Elle portait ce que Julien me décrivit plus tard comme « la tenue de combat de la ménagère Corrézienne en action » : Blouse de nylon gris-bleu à pois blancs, tablier à motifs de marguerites, et solides tatanes cousues. La blouse servait à protéger les vêtements, et le tablier servait à protéger la blouse. On n’avait rien prévu pour protéger le tablier, parce qu’il y avait bien un moment où il fallait que ça s’arrête... Elle apportait les plats, changeait les assiettes, remplissait les verres, proposait du vin, de l’eau, du sel, du beurre à la motte, des radis, du vrai pain, de la moutarde, du saucisson, du jambon...

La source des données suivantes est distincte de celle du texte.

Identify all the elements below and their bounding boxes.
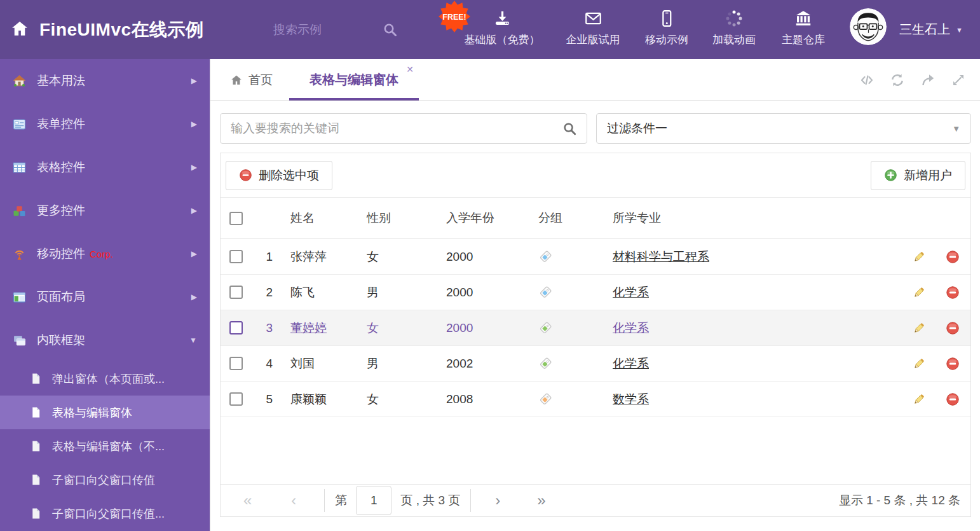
next-page-button[interactable]: › [495, 493, 500, 508]
major-link[interactable]: 化学系 [613, 357, 649, 370]
sidebar-item-more-controls[interactable]: 更多控件 ▶ [0, 189, 210, 232]
tag-icon [529, 392, 603, 406]
tag-icon [529, 357, 603, 371]
delete-row-icon[interactable] [934, 250, 970, 264]
edit-pencil-icon[interactable] [904, 392, 934, 406]
sidebar-item-page-layout[interactable]: 页面布局 ▶ [0, 275, 210, 319]
edit-pencil-icon[interactable] [904, 321, 934, 335]
table-row[interactable]: 1 张萍萍 女 2000 材料科学与工程系 [221, 239, 970, 275]
caret-down-icon: ▼ [956, 26, 963, 34]
row-checkbox[interactable] [229, 286, 243, 299]
table-row[interactable]: 4 刘国 男 2002 化学系 [221, 346, 970, 382]
row-checkbox[interactable] [229, 250, 243, 263]
column-header-gender[interactable]: 性别 [357, 210, 437, 226]
house-icon [13, 74, 26, 88]
chevron-right-icon: ▶ [191, 76, 197, 85]
sidebar-item-basic-usage[interactable]: 基本用法 ▶ [0, 59, 210, 102]
tab-actions [859, 59, 966, 100]
tab-active-indicator [289, 98, 419, 100]
delete-row-icon[interactable] [934, 286, 970, 300]
column-header-year[interactable]: 入学年份 [437, 210, 529, 226]
column-header-major[interactable]: 所学专业 [603, 210, 904, 226]
caret-down-icon: ▼ [952, 124, 960, 134]
table-row-selected[interactable]: 3 董婷婷 女 2000 化学系 [221, 310, 970, 346]
select-all-checkbox[interactable] [229, 212, 243, 225]
delete-row-icon[interactable] [934, 321, 970, 335]
tab-bar: 首页 表格与编辑窗体 ✕ [210, 59, 980, 101]
antenna-icon [13, 247, 26, 261]
plus-circle-icon [884, 169, 897, 182]
sidebar-subitem-label: 表格与编辑窗体（不... [52, 439, 165, 454]
cell-year: 2000 [437, 250, 529, 264]
free-badge-label: FREE! [442, 13, 466, 22]
sidebar-subitem-child-to-parent[interactable]: 子窗口向父窗口传值 [0, 463, 210, 497]
nav-item-theme-repo[interactable]: 主题仓库 [782, 9, 825, 47]
sidebar-subitem-grid-edit-window-2[interactable]: 表格与编辑窗体（不... [0, 429, 210, 463]
nav-item-enterprise-trial[interactable]: 企业版试用 [566, 9, 620, 47]
sidebar-item-label: 内联框架 [37, 332, 85, 348]
last-page-button[interactable]: » [537, 493, 545, 508]
major-link[interactable]: 化学系 [613, 321, 649, 334]
row-checkbox[interactable] [229, 357, 243, 370]
expand-icon[interactable] [951, 72, 966, 88]
row-checkbox[interactable] [229, 321, 243, 334]
nav-item-mobile-demo[interactable]: 移动示例 [645, 9, 688, 47]
tab-home[interactable]: 首页 [230, 59, 273, 100]
layout-icon [13, 291, 26, 304]
source-code-icon[interactable] [859, 72, 875, 88]
pagination-bar: « ‹ 第 页 , 共 3 页 › » 显示 1 - 5 条 , 共 12 条 [221, 484, 970, 516]
major-link[interactable]: 化学系 [613, 286, 649, 299]
add-user-button[interactable]: 新增用户 [871, 161, 965, 190]
main-content: 首页 表格与编辑窗体 ✕ 过滤条件一 ▼ [210, 59, 980, 531]
nav-item-loading-animation[interactable]: 加载动画 [712, 9, 756, 47]
record-summary: 显示 1 - 5 条 , 共 12 条 [839, 492, 960, 509]
page-number-input[interactable] [356, 486, 391, 515]
cell-name: 陈飞 [281, 284, 357, 301]
delete-selected-button[interactable]: 删除选中项 [226, 161, 332, 190]
file-icon [30, 440, 42, 452]
cell-name: 康颖颖 [281, 391, 357, 408]
share-icon[interactable] [920, 72, 936, 88]
app-title: FineUIMvc在线示例 [39, 0, 204, 59]
major-link[interactable]: 材料科学与工程系 [613, 250, 709, 263]
grid-empty-space [221, 417, 970, 484]
refresh-icon[interactable] [890, 72, 905, 88]
filter-dropdown[interactable]: 过滤条件一 ▼ [596, 113, 971, 144]
row-checkbox[interactable] [229, 392, 243, 406]
column-header-group[interactable]: 分组 [529, 210, 603, 226]
sidebar-subitem-grid-edit-window[interactable]: 表格与编辑窗体 [0, 396, 210, 429]
sidebar-item-grid-controls[interactable]: 表格控件 ▶ [0, 146, 210, 189]
sidebar-item-iframe[interactable]: 内联框架 ▼ [0, 319, 210, 362]
file-icon [30, 406, 42, 418]
edit-pencil-icon[interactable] [904, 250, 934, 264]
prev-page-button[interactable]: ‹ [291, 493, 296, 508]
sidebar: 基本用法 ▶ 表单控件 ▶ 表格控件 ▶ 更多控件 ▶ 移动控件 Corp. ▶… [0, 59, 210, 531]
sidebar-subitem-popup-window[interactable]: 弹出窗体（本页面或... [0, 362, 210, 396]
sidebar-item-form-controls[interactable]: 表单控件 ▶ [0, 102, 210, 146]
sidebar-subitem-child-to-parent-2[interactable]: 子窗口向父窗口传值... [0, 497, 210, 530]
column-header-name[interactable]: 姓名 [281, 210, 357, 226]
first-page-button[interactable]: « [243, 493, 252, 508]
close-icon[interactable]: ✕ [406, 64, 414, 74]
avatar[interactable] [850, 8, 887, 45]
cell-name: 张萍萍 [281, 249, 357, 265]
user-menu[interactable]: 三生石上 ▼ [899, 0, 963, 59]
delete-row-icon[interactable] [934, 392, 970, 406]
sidebar-item-mobile-controls[interactable]: 移动控件 Corp. ▶ [0, 232, 210, 275]
filter-dropdown-value: 过滤条件一 [597, 120, 667, 137]
row-number: 3 [249, 321, 281, 335]
major-link[interactable]: 数学系 [613, 392, 649, 406]
cell-name: 董婷婷 [281, 320, 357, 336]
home-icon[interactable] [10, 19, 29, 38]
tab-grid-edit-window[interactable]: 表格与编辑窗体 ✕ [289, 59, 419, 100]
table-row[interactable]: 5 康颖颖 女 2008 数学系 [221, 382, 970, 417]
nav-item-basic-edition[interactable]: 基础版（免费） [465, 9, 540, 47]
search-icon[interactable] [562, 121, 577, 136]
delete-row-icon[interactable] [934, 357, 970, 371]
search-icon[interactable] [383, 22, 398, 38]
header-search-input[interactable]: 搜索示例 [273, 0, 322, 59]
keyword-search-input[interactable] [221, 121, 562, 135]
table-row[interactable]: 2 陈飞 男 2000 化学系 [221, 275, 970, 310]
edit-pencil-icon[interactable] [904, 357, 934, 371]
edit-pencil-icon[interactable] [904, 286, 934, 300]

- Assieds-toi un peu, maman, fit Julien, ça va très bien, je t’assure...
- J’arrive, j’arrive...
Le père de Julien, André, illustrait l’adage : « La Corrèze, pays de contrastes... » Il parlait peu, bougeait encore moins, reprenait trois fois de la soupe, coupait d’énormes tranches de pain avec un Opinel bien aiguisé, nous les tendait, et nous examinait avec un petit œil malicieux et ironique, qui en disait long à propos de son opinion sur ces gamines aux mains blanches, ces jeunes filles de la ville...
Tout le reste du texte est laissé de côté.